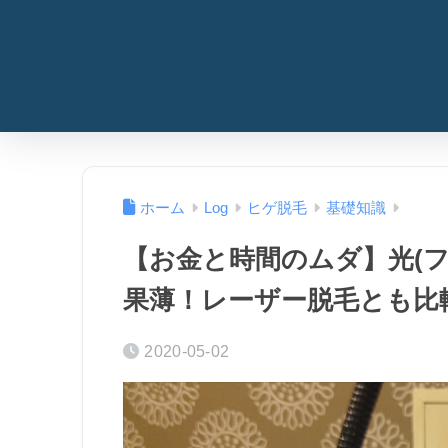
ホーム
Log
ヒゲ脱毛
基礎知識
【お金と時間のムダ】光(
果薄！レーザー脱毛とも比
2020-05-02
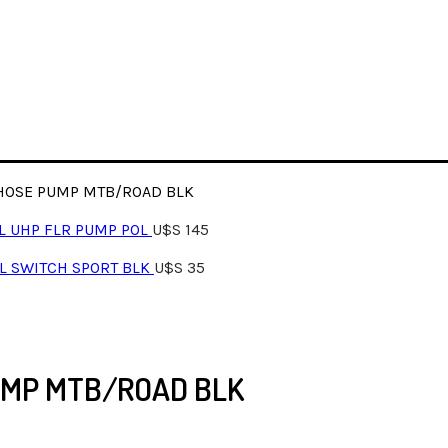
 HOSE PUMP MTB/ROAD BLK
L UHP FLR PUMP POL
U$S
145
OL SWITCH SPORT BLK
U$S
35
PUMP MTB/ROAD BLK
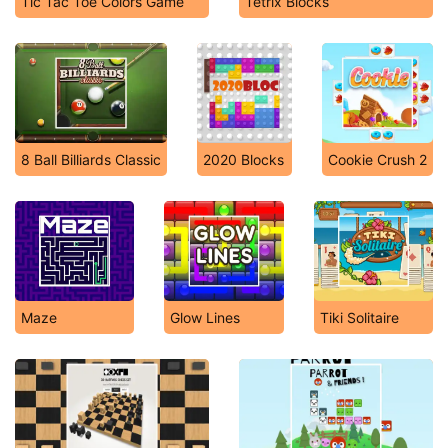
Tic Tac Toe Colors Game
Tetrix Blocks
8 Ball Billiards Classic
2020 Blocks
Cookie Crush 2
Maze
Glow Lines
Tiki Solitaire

========

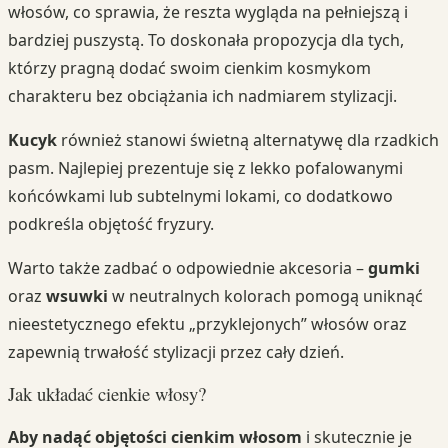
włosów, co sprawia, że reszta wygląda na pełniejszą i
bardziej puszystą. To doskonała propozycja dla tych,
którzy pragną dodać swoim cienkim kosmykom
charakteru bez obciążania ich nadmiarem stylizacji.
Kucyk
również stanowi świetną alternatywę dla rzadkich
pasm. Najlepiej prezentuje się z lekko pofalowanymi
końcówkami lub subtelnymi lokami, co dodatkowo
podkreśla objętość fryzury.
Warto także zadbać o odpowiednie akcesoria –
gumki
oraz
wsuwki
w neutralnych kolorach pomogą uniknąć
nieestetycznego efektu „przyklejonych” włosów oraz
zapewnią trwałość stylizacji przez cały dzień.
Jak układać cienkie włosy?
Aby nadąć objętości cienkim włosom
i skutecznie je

========

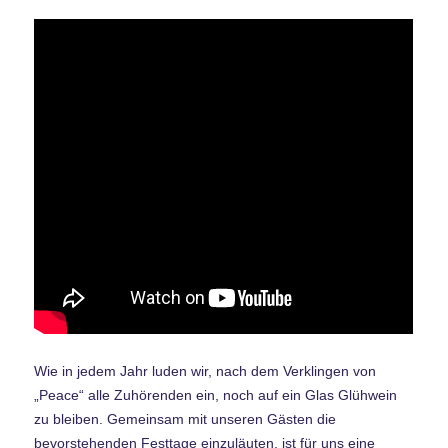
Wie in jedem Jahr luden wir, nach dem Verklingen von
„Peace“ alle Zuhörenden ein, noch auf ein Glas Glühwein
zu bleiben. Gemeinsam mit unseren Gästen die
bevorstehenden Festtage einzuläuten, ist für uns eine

========

_Task requirements_: Your task for the entries above: copy exactly the span starting with the line with "podkreśla objętość fryzury." and going on through the line with "i skutecznie je", both lines included, and nothing else.

_Task output_:
podkreśla objętość fryzury.
Warto także zadbać o odpowiednie akcesoria –
gumki
oraz
wsuwki
w neutralnych kolorach pomogą uniknąć
nieestetycznego efektu „przyklejonych” włosów oraz
zapewnią trwałość stylizacji przez cały dzień.
Jak układać cienkie włosy?
Aby nadąć objętości cienkim włosom
i skutecznie je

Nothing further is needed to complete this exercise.